Task statement: Nothing may be dropped or altered: reproduce all the data.

Exercise materials:
==================================================
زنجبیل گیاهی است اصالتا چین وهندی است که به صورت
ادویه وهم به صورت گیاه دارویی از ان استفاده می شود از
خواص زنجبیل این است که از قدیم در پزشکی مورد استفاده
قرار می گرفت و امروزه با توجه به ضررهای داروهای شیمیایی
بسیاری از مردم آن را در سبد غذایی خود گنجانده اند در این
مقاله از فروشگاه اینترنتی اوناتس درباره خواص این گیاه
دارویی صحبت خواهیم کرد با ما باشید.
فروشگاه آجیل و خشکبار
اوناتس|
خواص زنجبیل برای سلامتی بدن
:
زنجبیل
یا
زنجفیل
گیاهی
==================================================
Written answer:
زنجبیل گیاهی است اصالتا چین وهندی است که به صورت
ادویه وهم به صورت گیاه دارویی از ان استفاده می شود از
خواص زنجبیل این است که از قدیم در پزشکی مورد استفاده
قرار می گرفت و امروزه با توجه به ضررهای داروهای شیمیایی
بسیاری از مردم آن را در سبد غذایی خود گنجانده اند در این
مقاله از فروشگاه اینترنتی اوناتس درباره خواص این گیاه
دارویی صحبت خواهیم کرد با ما باشید.
فروشگاه آجیل و خشکبار
اوناتس|
خواص زنجبیل برای سلامتی بدن
:
زنجبیل
یا
زنجفیل
گیاهی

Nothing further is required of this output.